2. The Below-the-Radar Slow Attack

“Below-the-radar” or “slow” attacks are more common in government or corporate espionage. To remain undetected slow attacks often move data at very low rates over long periods of time. Most commonly the data is migrated from the network onto removable media or personal devices. Slow attacks are not limited to insiders; it is also common for outside attacks to use this method to avoid detection.

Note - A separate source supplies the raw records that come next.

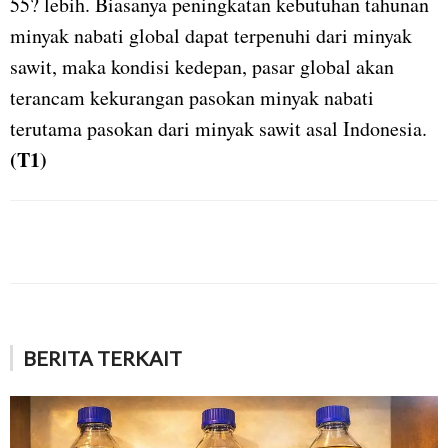
55? lebih. Biasanya peningkatan kebutuhan tahunan
minyak nabati global dapat terpenuhi dari minyak
sawit, maka kondisi kedepan, pasar global akan
terancam kekurangan pasokan minyak nabati
terutama pasokan dari minyak sawit asal Indonesia.
(T1)
BERITA TERKAIT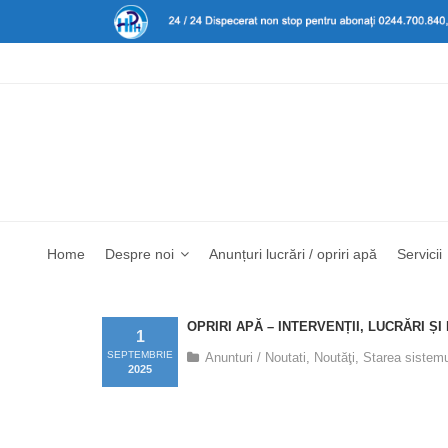
Home
Despre noi
Anunțuri lucrări / opriri apă
Servicii
OPRIRI APĂ – INTERVENȚII, LUCRĂRI ȘI
1
SEPTEMBRIE
Anunturi / Noutati
,
Noutăţi
,
Starea sistemu
2025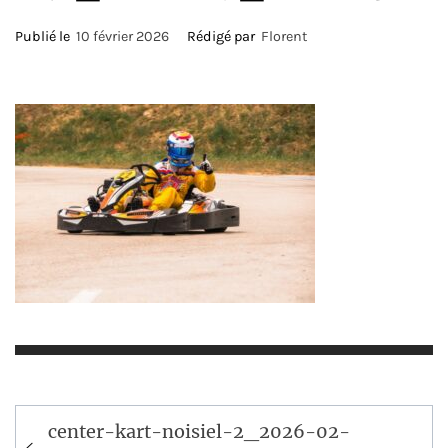
Publié le
10 février 2026
Rédigé par
Florent
Navigation
center-kart-noisiel-2_2026-02-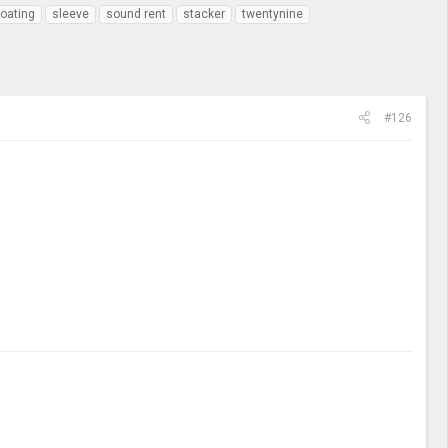
oating
sleeve
sound rent
stacker
twentynine
#126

3. The Outside or Targeted Attack

The “outside” or “targeted” attack, often called an APT (Advanced Persistent Attack), is characterized by highly sophisticated technology combined with a long duration. Undertaking such attacks requires significant resources and are therefore usually sponsored by, if not directly controlled by, government or military organizations. Outside attacks typically target pre-determined organizations and particular datasets. They are very difficult to defend against with existing security tools because of their “continuous, changing attack” model with the ability to find and bypass defenses.

4. The Twofold or Inside/Outside Attack

The “twofold” or “inside/outside” attack involves an insider who introduces malware within an organization on behalf of an external entity. With the malware present and obfuscated, the software now controlled by the Command and Control server is used to quietly and continuously exfiltrate data out of the organization. This approach minimizes the evidence of any association between the data theft and the entities involved and therefore greatly minimizes risk to the insider and the external sponsoring organization (again, often government or military) .

The Key to Stopping IP Exfiltration: Extreme Visibility

These different methods of cyber attacks and types of perpetrators have the following elements in common:

  1. Individuals or entities access sensitive internal IP (data and other assets).
  2. They create anomalous activity compared to “normal baseline behavior.”
  3. After accessing the IP it must be externally exfiltrated by the perpetrators, causing additional anomalous data activity.

The biggest challenge to deterring these attacks is that they cannot be detected effectively using existing perimeter-based or signature-based security technologies. The security breaches are therefore typically not detected, until months after they have occurred.

To successfully protect critical IP against these data security threats, organizations should adopt a data-centric approach to identifying suspicious activities and potential threats. This approach can quickly identify the users, machines and projects associated with the anomalous behavior, then proactively investigate these instances to greatly decrease the potential for future breaches in data security.